4. Be enrolled with the State Department of Health Care Services (DHCS) under applicable
State regulations, screened in accordance with 42 CFR 455.450(a) as a "limited" categorical
risk within a year prior to serving as a Medical Director under this Agreement, and have
signed a Medicaid provider agreement with DHCS as required by 42 CFR 431.107.
5. Follow Pathways Medical Director Code of Conduct.
6. Operate within CONTRACTOR's scope of practice and according to the ethical
standards of his profession.
7. Attend annual DBH Compliance Training.
8. Attend weekly combined SUD and mental health clinical staff meetings to offer consultation
and support Pathways staff.
9. Attend monthly prescribers meetings.
10. Adhere to COUNTY policies, procedures and protocols with regard to the use of equipment
and resources, to include e-mail accounts and internet resources. CONTRACTOR's
use of these, or any other COUNTY resources, shall be strictly limited to the services
contemplated in the entire Agreement.
11. Support and subscribe to DHCS bulletins or guidelines as well as other regulations or
documents that govern the provision of services under the auspices of Pathways
program.
Exhibit A-1
3
12. Maintain regularly scheduled hours and on-call hours during Pathways business hours
(M-F, 8:00AM-5:00 PM excluding County's holidays). Schedule a minimum of two (2) half
days (defined as 4-5 hour per day segments) in the office per week. Participate in Pathways’
activities that include, but are not limited to, medical oversight; clinical staff meetings; and
continuous quality improvement. The regularly scheduled hours may be subject to change
upon mutual agreement between CONTRACTOR and COUNTY's DBH Adult System of
Care Division.
13. Notify Pathways Clinical Supervisors at least 90 days in advance for absences due to
vacation, conferences, etc. so that the Clinical Supervisors can arrange physician coverage.
14. Be available on-call by telephone during business hours for consultations or client care.
15. Consult with the Fresno County Department of Behavioral Health Medical Director as
needed on issues pertaining to County operations.
16. Administer physical examinations or sign waivers based on a review of health
questionnaires and SUD histories for all clients within thirty (30) days of admission to
Pathways as medically necessary.
17. Maintain client records and comply with all State of California and Federal confidentiality
laws.
18. Meet with clients as needed.
19. Review LPHA/counselor’s justifications for admission, continuation of services or
determination to discharge based on: the medical necessity of treatment as determined by
American Society of Addiction Medicine (ASAM) criteria, the client’s prognosis and the
LPHA/counselor’s recommendation.
20. Refer seriously mentally ill psychiatric cases to mental health programs or psychiatry
staff with DBH Metro for further evaluation.
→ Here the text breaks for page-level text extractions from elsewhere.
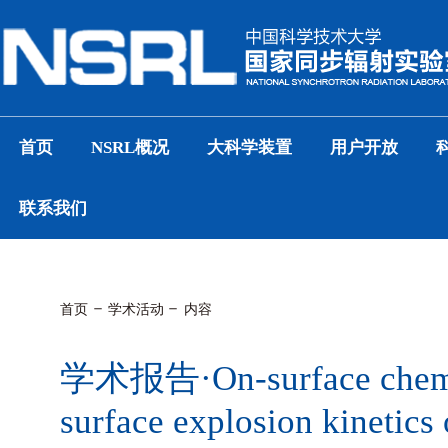
首页
NSRL概况
大科学装置
用户开放
联系我们
首页
学术活动
内容
学术报告·On-surface chemist
surface explosion kinetics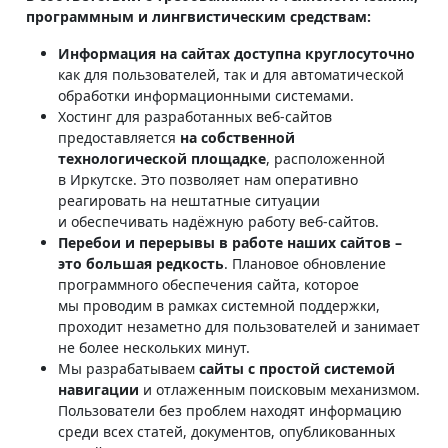
программным и лингвистическим средствам:
Информация на сайтах доступна круглосуточно
как для пользователей, так и для автоматической
обработки информационными системами.
Хостинг для разработанных веб-сайтов
предоставляется
на собственной
технологической площадке
, расположенной
в Иркутске. Это позволяет нам оперативно
реагировать на нештатные ситуации
и обеспечивать надёжную работу веб-сайтов.
Перебои и перерывы в работе наших сайтов –
это большая редкость
. Плановое обновление
программного обеспечения сайта, которое
мы проводим в рамках системной поддержки,
проходит незаметно для пользователей и занимает
не более нескольких минут.
Мы разрабатываем
сайты с простой системой
навигации
и отлаженным поисковым механизмом.
Пользователи без проблем находят информацию
среди всех статей, документов, опубликованных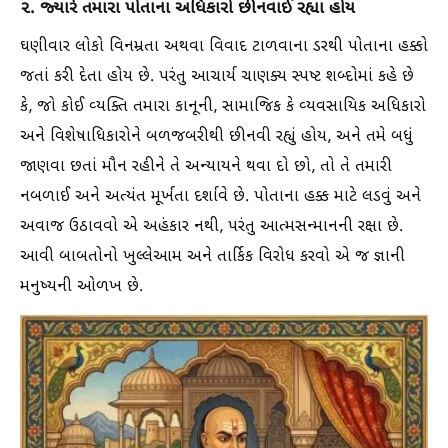
૨. જ્યારે તમારા પોતાના અધિકારો છીનવાઈ રહ્યા હોય
ઘણીવાર લોકો વિનમ્રતા અથવા વિવાદ ટાળવાના ડરથી પોતાના હક્કો
જતાં કરી દેતા હોય છે. પરંતુ આચાર્ય ચાણક્ય સ્પષ્ટ શબ્દોમાં કહે છે
કે, જો કોઈ વ્યક્તિ તમારા કાનૂની, સામાજિક કે વ્યવસાયિક અધિકારો
અને વિશેષાધિકારોને બળજબરીથી છીનવી રહ્યું હોય, અને તમે બધું
જાણવા છતાં મૌન રહીને તે અન્યાયને થવા દો છો, તો તે તમારી
નબળાઈ અને અત્યંત મૂર્ખતા દર્શાવે છે. પોતાના હક્ક માટે લડવું અને
અવાજ ઉઠાવવો એ અહંકાર નથી, પરંતુ આત્મસન્માનની રક્ષા છે.
આવી બાબતોનો ખુલ્લેઆમ અને તાર્કિક વિરોધ કરવો એ જ જ્ઞાની
મનુષ્યની ઓળખ છે.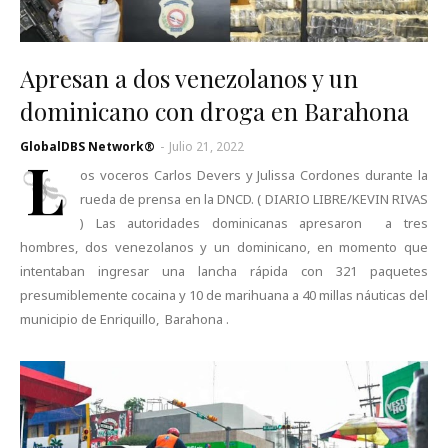
Apresan a dos venezolanos y un
dominicano con droga en Barahona
GlobalDBS Network®
-
Julio 21, 2022
L
os voceros Carlos Devers y Julissa Cordones durante la
rueda de prensa en la DNCD. ( DIARIO LIBRE/KEVIN RIVAS
) Las autoridades dominicanas apresaron a tres
hombres, dos venezolanos y un dominicano, en momento que
intentaban ingresar una lancha rápida con 321 paquetes
presumiblemente cocaina y 10 de marihuana a 40 millas náuticas del
municipio de Enriquillo, Barahona .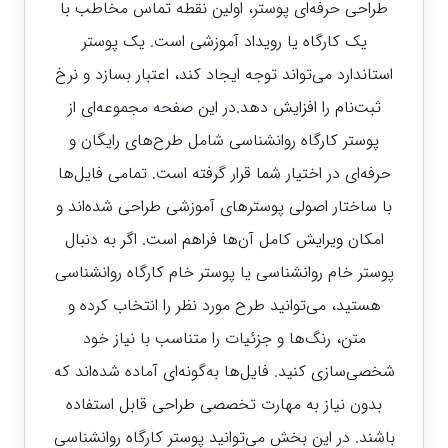
طراحی حرفه‌ای پوستر، اولین نقطه تماس مخاطب با
یک کارگاه یا رویداد آموزشی است. یک پوستر
استاندارد می‌تواند توجه ایجاد کند، اعتبار بسازد و نرخ
ثبت‌نام را افزایش دهد.
در این صفحه مجموعه‌ای از
پوستر کارگاه روانشناسی شامل طرح‌های رایگان و
حرفه‌ای در اختیار شما قرار گرفته است. تمامی فایل‌ها
با ساختار اصولی پوسترهای آموزشی طراحی شده‌اند و
امکان ویرایش کامل آن‌ها فراهم است.
اگر به دنبال
پوستر خام روانشناسی یا پوستر خام کارگاه روانشناسی
هستید، می‌توانید طرح مورد نظر را انتخاب کرده و
متن، رنگ‌ها و جزئیات را متناسب با نیاز خود
شخصی‌سازی کنید. فایل‌ها به‌گونه‌ای آماده شده‌اند که
بدون نیاز به مهارت تخصصی طراحی قابل استفاده
باشند.
در این بخش می‌توانید پوستر کارگاه روانشناسی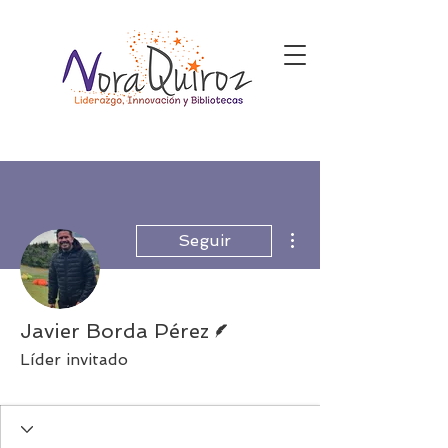
Más acciones
Seguir
Escritor
Javier Borda Pérez
Líder invitado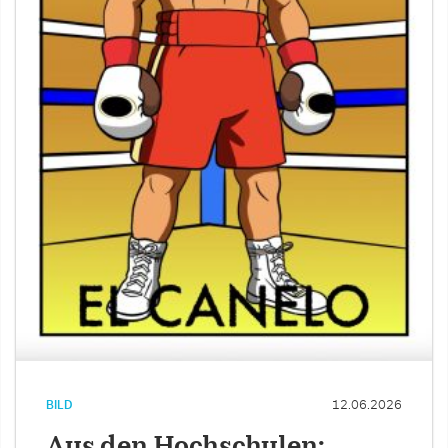
BILD
12.06.2026
Aus den Hochschulen: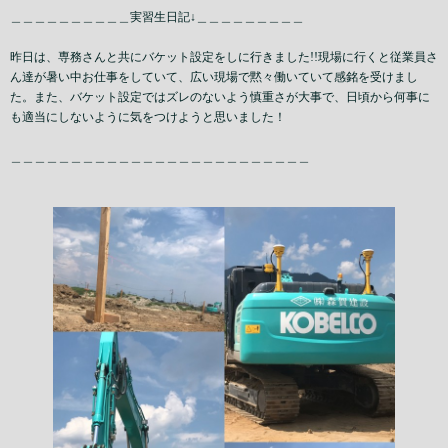
＿＿＿＿＿＿＿＿＿＿実習生日記↓＿＿＿＿＿＿＿＿＿
昨日は、専務さんと共にバケット設定をしに行きました!!現場に行くと従業員さ
ん達が暑い中お仕事をしていて、広い現場で黙々働いていて感銘を受けまし
た。また、バケット設定ではズレのないよう慎重さが大事で、日頃から何事に
も適当にしないように気をつけようと思いました！
＿＿＿＿＿＿＿＿＿＿＿＿＿＿＿＿＿＿＿＿＿＿＿＿＿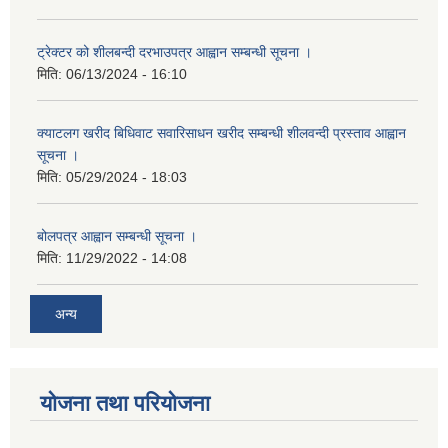
ट्रेक्टर को शीलबन्दी दरभाउपत्र आह्वान सम्बन्धी सूचना ।
मिति:
06/13/2024 - 16:10
क्याटलग खरीद बिधिवाट सवारिसाधन खरीद सम्बन्धी शीलवन्दी प्रस्ताव आह्वान
सूचना ।
मिति:
05/29/2024 - 18:03
बोलपत्र आह्वान सम्बन्धी सूचना ।
मिति:
11/29/2022 - 14:08
अन्य
योजना तथा परियोजना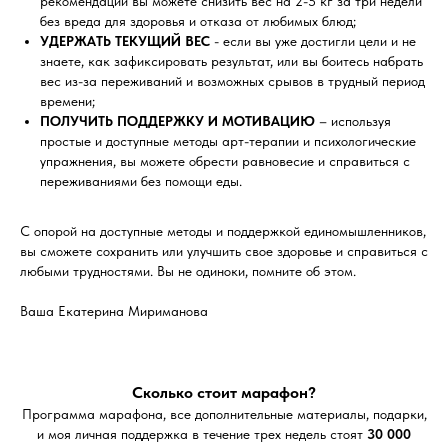
рекомендаций вы можете снизить вес на 2-5 кг за три недели
без вреда для здоровья и отказа от любимых блюд;
УДЕРЖАТЬ ТЕКУЩИЙ ВЕС
- если вы уже достигли цели и не
знаете, как зафиксировать результат, или вы боитесь набрать
вес из-за переживаний и возможных срывов в трудный период
времени;
ПОЛУЧИТЬ ПОДДЕРЖКУ И МОТИВАЦИЮ
– используя
простые и доступные методы арт-терапии и психологические
упражнения, вы можете обрести равновесие и справиться с
переживаниями без помощи еды.
С опорой на доступные методы и поддержкой единомышленников,
вы сможете сохранить или улучшить свое здоровье и справиться с
любыми трудностями. Вы не одиноки, помните об этом.
Ваша Екатерина Мириманова
Сколько стоит марафон?
Программа марафона, все дополнительные материалы, подарки,
и моя личная поддержка в течение трех недель стоят
30 000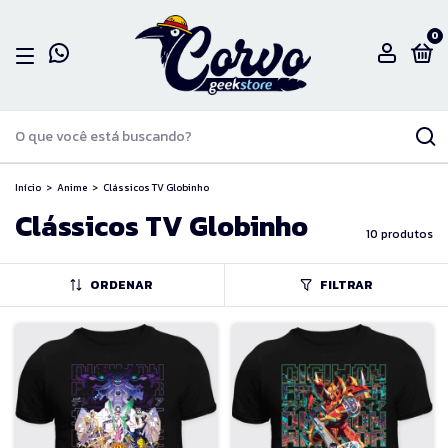
0
Início
>
Anime
>
Clássicos TV Globinho
Clássicos TV Globinho
10 produtos
ORDENAR
FILTRAR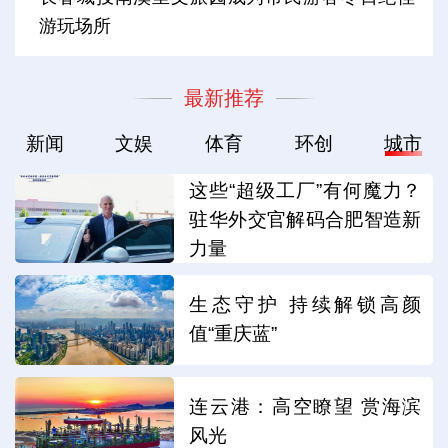
游玩场所
最新推荐
新闻
文娱
体育
环创
城市
这些“超级工厂”有何魔力？
驻华外交官解码合肥智造新
力量
生态守护 持续解锁高颜
值“重庆蓝”
连云港：高空瞭望 赏海滨
风光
21. Prescribe medication to Pathways’ SUD clients when medically necessary.
In addition to the services described above, provide DBH - Adult System of Care Division with
specialized consultative services. These specialized consultant services included
CONTRACTOR acting as a consultant for projects and programs that require a physician’s
medical perspective regarding program design and target populations, developing patient
placement criteria consistent with the American Society of Addiction Medicine guidelines, and
developing overall policies on patient placement criteria. Specialized consultative services may
also include input regarding the development of academic curricula for California State
University, Fresno graduate students to facilitate local addiction research.
COUNTY RESPONSIBILITIES:
1. COUNTY shall provide electricity, telephone service restricted to the (559) service area,
alarm system, routine janitorial service and security services. These services shall be
commensurate with the level and quality of such services provided to Pathways program
and facility.
Exhibit A-1
4
2. COUNTY shall provide access to office equipment including, but not limited to, e-mail
access and a COUNTY e-mail account, computer, printer and fax that is associated with
daily operations of CONTRACTOR, as determined by COUNTY.